Harrilal Singh, a resident of Central Trinidad would bring the “coffee” as we called it because the guys working in the river area needed “something to warm up the insides”. We had this triangular piece of half inch steel that Clyde, our in-house steel bender, designed that would act as our cow bell to call the guys in. The sound of the bell did not indicate that it was break time, it was a call to the senses that something special had arrived. The sounding bell was not like that of the primary schools where one would cringe because it was time to get to classes - this was different. It was used to let the guys know that it was time to leave the the rive and come up for some “coffee”. The only thing is that this “coffee”, if poured on a piece of lumbar and lighted would easily behave like gasoline – and it felt like fire rushing down your throat, not because it was hot like a traditional coffee drink, but because of the alcohol content. To be honest and in retrospect, that was literally fire-water. The concoction also had a unique scent that is typical of this home brew. Yes it was an illegal brew but those were the good ole days – say whatever you want but that is how I feel about that period of my life.
These memories and the need for a new name for one of my earlier blogs led me to select Babash as the new name for the previously named site Trini2DMarrow.vox.com. Vox was a free site owned by Six Apart - the Typepad people. Babash the blog does not exist anymore but the brew that lit up our senses back then now has a regal name to it. A refined and remix of the original recipe has been given the midas touch by Moët Hennessy and is being sold to the International community under the name 10 Cane Rum.
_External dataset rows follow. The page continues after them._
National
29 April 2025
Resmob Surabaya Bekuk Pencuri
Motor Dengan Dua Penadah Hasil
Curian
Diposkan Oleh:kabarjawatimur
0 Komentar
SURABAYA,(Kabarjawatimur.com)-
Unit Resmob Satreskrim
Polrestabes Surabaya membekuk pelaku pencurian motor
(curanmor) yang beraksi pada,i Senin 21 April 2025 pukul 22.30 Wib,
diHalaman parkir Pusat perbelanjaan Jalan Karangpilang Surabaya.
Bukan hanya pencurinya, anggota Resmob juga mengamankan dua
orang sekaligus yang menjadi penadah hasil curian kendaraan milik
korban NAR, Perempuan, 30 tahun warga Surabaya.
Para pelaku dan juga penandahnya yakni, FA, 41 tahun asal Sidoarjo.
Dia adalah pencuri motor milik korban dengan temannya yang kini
This legal brew is only available for purchase,in Trinidad, at the duty free section at Piarco Airport but is easily available in the United States and other major cities around the World. The procuct is produced in St. Madeline in South Trinidad and is made from the first press of the sugar cane and not brewed from molasses. The first press of the sugar cane is then sent to Angostura limited where it is now blended with aged Angostura rum to produce the latest iteration of the brew. "Hey,what a t'ing indeed." Bush Rum that is; Babash has grown up and it took a French Company to see the light.
Indeed, the drink has a kick and lit up many lives back in the day. Now it has a regal price of US $31.00 a bottle. However, the changes to the brew have kept the original babash drink unique and can still stand alone as the original fire-water. Some have likened the 10 Cane Rum drink to the Brazilian Cachaça rum. The Hennessey site states that it takes 10 stalks of sugar cane to produce one bottle of the rum, hense the name 10 Cane Rum. So when you think of Babash the drink, think about the regal nature of 10 Cane rum, a product of Trinidad recreated and reblended by Moët Hennessy and all the stars will be aligned just right.